Orit Shaer

Professor of Computer Science

Orit Shaer is Professor and co-Chair of Computer Science at Wellesley College. She founded and directs the Wellesley College Human-Computer Interaction (HCI) Lab. Her research focuses on novel human-computer interaction for the future of work and learning, including human-AI collaboration, tangible and embodied interaction, and mixed-reality interfaces. Prof. Shaer's book "Weaving Fire into Form: Aspirations for Tangible and Embodied Interaction" (ACM Books, 2022) is the first comprehensive reference book on this emerging field. It provides wide-ranging conceptual and pragmatic tools toward weaving the animating fires of computation and technology into evocative tangible forms.

Prof. Shaer is co-founder and steering committee co-chair of the international Symposium on Human-Computer Interaction for Work (CHIWork). She is also a steering committee chair of the ACM conference on Tangible Embedded and Embodied Interaction (TEI). She has served on dozens of program committees for international conferences and review panels and is currently on the editorial boards of Foundations and Trends in Human Computer Interaction and ACM Transaction on Computer-Human Interaction (ToCHI). She was also an editor of the IEEE Pervasive Computing special issue on The Future of Work: COVID-19 and Beyond.

Prof. Shaer is a Senior Member of the Association of Computing Machinery (ACM), and a recipient of several NSF and industry awards including the prestigious NSF CAREER Award, Agilent Technologies Research Award, and Google App Engine Education Award. At Wellesley she was awarded the Pinanski Prize for Excellent Teaching.

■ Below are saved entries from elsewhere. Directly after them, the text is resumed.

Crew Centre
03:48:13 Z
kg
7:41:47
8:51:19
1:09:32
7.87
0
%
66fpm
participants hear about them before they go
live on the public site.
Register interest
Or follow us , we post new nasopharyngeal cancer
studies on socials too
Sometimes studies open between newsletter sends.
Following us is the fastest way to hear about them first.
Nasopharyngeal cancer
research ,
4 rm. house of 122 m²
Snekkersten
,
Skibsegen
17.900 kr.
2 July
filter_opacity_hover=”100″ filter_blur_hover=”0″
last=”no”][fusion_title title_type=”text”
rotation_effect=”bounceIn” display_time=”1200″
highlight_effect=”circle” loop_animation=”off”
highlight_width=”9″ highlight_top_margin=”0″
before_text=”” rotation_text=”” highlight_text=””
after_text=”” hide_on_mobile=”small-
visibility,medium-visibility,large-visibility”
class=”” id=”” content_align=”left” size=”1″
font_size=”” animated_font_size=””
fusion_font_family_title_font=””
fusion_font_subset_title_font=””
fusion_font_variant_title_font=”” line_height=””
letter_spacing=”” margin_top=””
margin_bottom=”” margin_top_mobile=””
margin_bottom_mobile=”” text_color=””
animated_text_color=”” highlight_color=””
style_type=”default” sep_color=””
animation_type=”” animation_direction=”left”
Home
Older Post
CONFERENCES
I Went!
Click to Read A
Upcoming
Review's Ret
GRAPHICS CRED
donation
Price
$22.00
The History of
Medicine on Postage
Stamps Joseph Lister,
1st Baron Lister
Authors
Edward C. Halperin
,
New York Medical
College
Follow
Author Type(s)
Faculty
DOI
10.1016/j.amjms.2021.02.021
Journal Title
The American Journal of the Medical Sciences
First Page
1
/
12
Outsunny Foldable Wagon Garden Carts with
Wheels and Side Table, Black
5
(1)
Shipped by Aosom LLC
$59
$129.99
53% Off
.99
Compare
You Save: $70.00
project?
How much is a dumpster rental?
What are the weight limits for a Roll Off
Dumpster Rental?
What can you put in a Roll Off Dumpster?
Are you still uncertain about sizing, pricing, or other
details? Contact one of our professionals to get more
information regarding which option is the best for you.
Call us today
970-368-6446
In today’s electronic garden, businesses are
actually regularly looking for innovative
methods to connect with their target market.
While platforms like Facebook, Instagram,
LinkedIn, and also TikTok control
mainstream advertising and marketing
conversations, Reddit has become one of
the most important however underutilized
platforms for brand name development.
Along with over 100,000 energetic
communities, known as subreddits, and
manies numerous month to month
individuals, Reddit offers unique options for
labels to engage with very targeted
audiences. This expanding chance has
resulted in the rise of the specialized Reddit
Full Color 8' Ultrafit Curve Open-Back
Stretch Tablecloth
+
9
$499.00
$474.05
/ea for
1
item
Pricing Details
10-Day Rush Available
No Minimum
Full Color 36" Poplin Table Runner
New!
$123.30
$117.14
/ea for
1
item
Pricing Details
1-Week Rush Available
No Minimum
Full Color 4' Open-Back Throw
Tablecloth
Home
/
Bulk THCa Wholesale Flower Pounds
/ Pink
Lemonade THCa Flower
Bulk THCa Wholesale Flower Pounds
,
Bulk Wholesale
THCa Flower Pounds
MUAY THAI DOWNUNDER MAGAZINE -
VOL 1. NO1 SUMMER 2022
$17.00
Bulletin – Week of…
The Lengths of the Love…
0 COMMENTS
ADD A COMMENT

Human-Computer Interaction Lab

Link to Personal Page

Education

  • B.A., Academic College of Tel-Aviv
  • M.S., Tufts University
  • Ph.D., Tufts University

Current and upcoming courses

Tangible User Interfaces

CS320

Tangible user interfaces emerge as a novel human-computer interaction style that interlinks the physical and digital worlds. Extending beyond the limitations of the computer mouse, keyboard, and monitor, tangible user interfaces allow users to take advantage of their natural spatial skills while supporting collaborative work. Students will be introduced to conceptual frameworks, the latest research, and a variety of techniques for designing and building these interfaces. Developing tangible interfaces requires creativity as well as an interdisciplinary perspective. Hence, students will work in teams to design, prototype, and physically build tangible user interfaces.